Your Weekly Biker Bulletin from Inside the Beltway

Your Motorcycle Riders Foundation team in Washington, D.C. is pleased to provide our members with the latest information and updates on issues that impact the freedom and safety of American street motorcyclists. Count on your MRF to keep you informed about a range of matters that are critical to the advancement of motorcycling and its associated lifestyle. Published weekly when the U.S. Congress is in session.

Highway Bill
Traditionally the “Highway Bill,” enacted every six years or so, has been one of the few pieces of legislation that was truly bipartisan. As the thinking in Washington, D.C. goes, roads and infrastructure needs to cross party lines. Obviously, both Republicans and Democrats use our transportation system and pitting the transportation needs of one region of the country versus another is counterproductive.
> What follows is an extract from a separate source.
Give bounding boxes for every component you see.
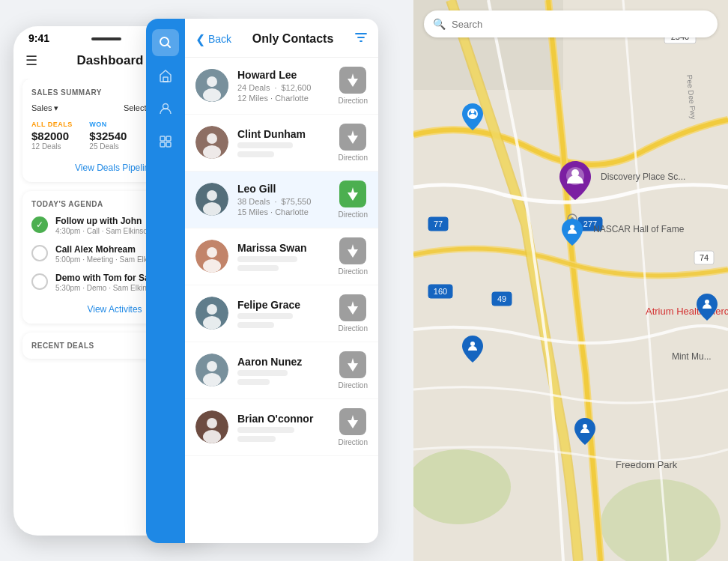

Well, the debate surrounding a new highway bill in 2020 is shaping up to break the mold. This week both the Democrats and the Republicans on the House Transportation Committee unveiled their frameworks for a new Highway Bill.

The Democrats lead by Chairman Peter DeFazio (D-OR) outlined a $760 billion five-year infrastructure package that will include spending on highways, transit, rail and aviation.  Additionally, there was great emphasis on the issue of climate change, including measures that reduce carbon emissions from transport. DeFazio said the plan’s climate elements would include making federal buildings carbon-neutral and transitioning to renewable fuels for aviation, as well as a focus on transit and rail as a greener option than automobiles and airplanes.

Republicans on the House Transportation Committee issued their infrastructure principles, which mentioned a desire for more projects and permit streamlining but nothing about climate goals. The highest-ranking Republican on the Committee Sam Graves (R-MO) said “I may not agree with all of the principles in the majority’s outline, but as the Republican leader of this Committee, I expect to play a constructive role in the development of infrastructure bills before us this year, including expected surface transportation and water resources legislation. Any serious effort toward enacting infrastructure legislation must incorporate Republican principles as well.”

The battle between Republicans and Democrats in the House, as well as the differing priorities by members of the Senate, is something we at the MRF are motioning closely. Ensuring that the needs of the over 8.6 million motorcyclists in this country are addressed in a wide-ranging transportation bill is our top priority, regardless of who ends up writing the final legislation.

Paying the Bill
One of the major stumbling blocks for any legislation will be how to pay for these proposed projects. The House Ways and Means Committee is responsible for providing the revenue that pays for any legislation enacted. As such this week, the committee held a hearing titled, “Paving the Way for Funding and Financing Infrastructure Investments.”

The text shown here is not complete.